Thermal Resistance
Thermal-resistance model for heat flow — R_θJA, R_θJC, R_θCS, and heatsink selection.
Reference
Model
- ΔT = P · R_θ
- Like Ohm's law — temperature rise for given heat
- R_θJA
- Junction to ambient — no heatsink
- R_θJC
- Junction to case — datasheet value
- R_θCS
- Case to sink (TIM + contact)
- R_θSA
- Sink to ambient — heatsink rating
- Series
- R_θJA = R_θJC + R_θCS + R_θSA
Typical values
| Element | R_θ (°C/W) |
|---|---|
| TO-220 no heatsink | 60–80 |
| TO-220 small heatsink | 10–20 |
| TO-220 with fan | 1–5 |
| TO-247 big extrusion | 0.5–2 |
| Thermal pad (TIM, 1 mm) | 0.5–2 (1.5 °C·cm²/W) |
| Thermal grease, good | < 0.1 °C·cm²/W |
| BGA package | 5–15 (to PCB) |
Heatsink selection
- Target T_J < 0.8 × T_J,max for reliability (e.g. < 100 °C if rated 125 °C).

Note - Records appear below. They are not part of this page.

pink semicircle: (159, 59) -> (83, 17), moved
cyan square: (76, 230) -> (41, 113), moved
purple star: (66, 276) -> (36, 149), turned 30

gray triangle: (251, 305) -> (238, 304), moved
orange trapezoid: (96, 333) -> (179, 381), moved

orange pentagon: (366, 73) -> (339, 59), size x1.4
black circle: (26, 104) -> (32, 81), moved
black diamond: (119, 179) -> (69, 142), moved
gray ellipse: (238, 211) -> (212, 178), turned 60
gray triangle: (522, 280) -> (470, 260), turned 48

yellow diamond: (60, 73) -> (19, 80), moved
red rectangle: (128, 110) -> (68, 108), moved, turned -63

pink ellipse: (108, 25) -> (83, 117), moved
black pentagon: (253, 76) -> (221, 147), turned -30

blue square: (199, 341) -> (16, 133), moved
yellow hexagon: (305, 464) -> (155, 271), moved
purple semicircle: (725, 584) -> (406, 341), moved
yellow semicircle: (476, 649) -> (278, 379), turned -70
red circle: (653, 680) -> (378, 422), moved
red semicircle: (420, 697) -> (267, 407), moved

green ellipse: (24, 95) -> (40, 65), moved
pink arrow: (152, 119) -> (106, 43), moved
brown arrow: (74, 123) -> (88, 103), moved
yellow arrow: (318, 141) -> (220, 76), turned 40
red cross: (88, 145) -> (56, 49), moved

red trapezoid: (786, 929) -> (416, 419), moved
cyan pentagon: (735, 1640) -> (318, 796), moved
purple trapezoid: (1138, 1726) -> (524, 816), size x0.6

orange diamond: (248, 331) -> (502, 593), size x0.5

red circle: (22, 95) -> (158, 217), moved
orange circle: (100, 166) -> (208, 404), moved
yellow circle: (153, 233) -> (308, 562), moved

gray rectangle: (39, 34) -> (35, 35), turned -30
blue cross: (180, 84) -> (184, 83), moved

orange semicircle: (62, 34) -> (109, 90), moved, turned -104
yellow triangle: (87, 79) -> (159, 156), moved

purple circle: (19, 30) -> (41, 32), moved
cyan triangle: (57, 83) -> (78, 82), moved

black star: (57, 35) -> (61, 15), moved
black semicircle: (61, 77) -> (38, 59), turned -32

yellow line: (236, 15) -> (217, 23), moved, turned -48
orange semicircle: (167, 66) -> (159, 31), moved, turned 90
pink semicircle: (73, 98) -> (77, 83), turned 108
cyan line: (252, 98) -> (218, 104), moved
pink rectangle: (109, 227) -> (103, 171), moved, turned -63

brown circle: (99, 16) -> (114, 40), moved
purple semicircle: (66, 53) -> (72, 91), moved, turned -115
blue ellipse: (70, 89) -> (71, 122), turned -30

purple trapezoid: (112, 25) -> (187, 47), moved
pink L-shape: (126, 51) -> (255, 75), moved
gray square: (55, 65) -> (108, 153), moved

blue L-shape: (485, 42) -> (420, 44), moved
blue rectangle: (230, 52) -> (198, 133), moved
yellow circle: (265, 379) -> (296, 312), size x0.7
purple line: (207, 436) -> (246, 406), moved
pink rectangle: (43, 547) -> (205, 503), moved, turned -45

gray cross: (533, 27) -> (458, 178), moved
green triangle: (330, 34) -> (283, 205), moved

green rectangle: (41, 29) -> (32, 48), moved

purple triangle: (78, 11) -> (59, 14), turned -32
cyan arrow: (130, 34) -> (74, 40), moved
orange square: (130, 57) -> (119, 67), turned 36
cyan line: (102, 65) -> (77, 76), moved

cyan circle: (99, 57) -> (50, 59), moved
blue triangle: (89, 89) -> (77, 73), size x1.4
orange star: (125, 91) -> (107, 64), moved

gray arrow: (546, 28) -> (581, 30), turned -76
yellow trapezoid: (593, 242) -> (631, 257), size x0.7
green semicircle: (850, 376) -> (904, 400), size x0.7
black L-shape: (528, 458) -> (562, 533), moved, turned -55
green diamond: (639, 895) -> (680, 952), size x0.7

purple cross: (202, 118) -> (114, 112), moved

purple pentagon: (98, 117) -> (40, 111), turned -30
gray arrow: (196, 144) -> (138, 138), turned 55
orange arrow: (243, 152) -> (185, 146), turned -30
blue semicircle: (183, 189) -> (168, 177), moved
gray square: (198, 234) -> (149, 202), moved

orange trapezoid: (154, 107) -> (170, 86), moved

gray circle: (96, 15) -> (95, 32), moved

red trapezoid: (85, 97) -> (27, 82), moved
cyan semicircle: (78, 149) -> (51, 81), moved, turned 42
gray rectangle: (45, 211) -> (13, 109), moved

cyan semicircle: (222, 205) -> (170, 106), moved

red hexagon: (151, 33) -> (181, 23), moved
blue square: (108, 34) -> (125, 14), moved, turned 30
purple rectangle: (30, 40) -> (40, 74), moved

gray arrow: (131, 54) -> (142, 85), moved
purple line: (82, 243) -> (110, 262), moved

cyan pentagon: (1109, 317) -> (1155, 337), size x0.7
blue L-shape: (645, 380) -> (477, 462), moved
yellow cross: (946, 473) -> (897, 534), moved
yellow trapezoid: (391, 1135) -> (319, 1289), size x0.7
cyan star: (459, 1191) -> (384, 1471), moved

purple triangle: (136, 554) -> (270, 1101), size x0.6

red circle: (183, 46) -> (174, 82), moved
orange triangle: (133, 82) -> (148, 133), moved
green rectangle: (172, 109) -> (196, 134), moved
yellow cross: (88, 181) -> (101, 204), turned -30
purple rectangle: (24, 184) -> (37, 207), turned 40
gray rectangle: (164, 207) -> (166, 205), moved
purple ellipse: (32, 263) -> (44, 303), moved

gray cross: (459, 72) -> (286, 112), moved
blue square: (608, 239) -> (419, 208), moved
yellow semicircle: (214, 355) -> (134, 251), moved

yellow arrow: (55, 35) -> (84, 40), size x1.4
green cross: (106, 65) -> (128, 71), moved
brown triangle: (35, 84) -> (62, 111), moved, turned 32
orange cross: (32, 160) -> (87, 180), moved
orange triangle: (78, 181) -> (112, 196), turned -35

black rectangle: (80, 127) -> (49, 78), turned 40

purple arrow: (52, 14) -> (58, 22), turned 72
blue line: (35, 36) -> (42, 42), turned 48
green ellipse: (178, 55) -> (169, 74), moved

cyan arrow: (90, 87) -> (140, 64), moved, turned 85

- Sizing: R_θSA_max = (T_J,max − T_A − P · R_θJC − P · R_θCS) / P.
- Natural convection limits — above ~10 W per TO-220, add forced airflow or larger sink.
- Mount with TIM — a dry joint is typically 5–10× worse than paste.
Notes
- R_θJA depends heavily on PCB copper area — datasheet values assume specific standards (JEDEC 51).
- Electrical analogy: temperatures are voltages, power is current, R_θ is resistance, thermal capacitance smooths transients.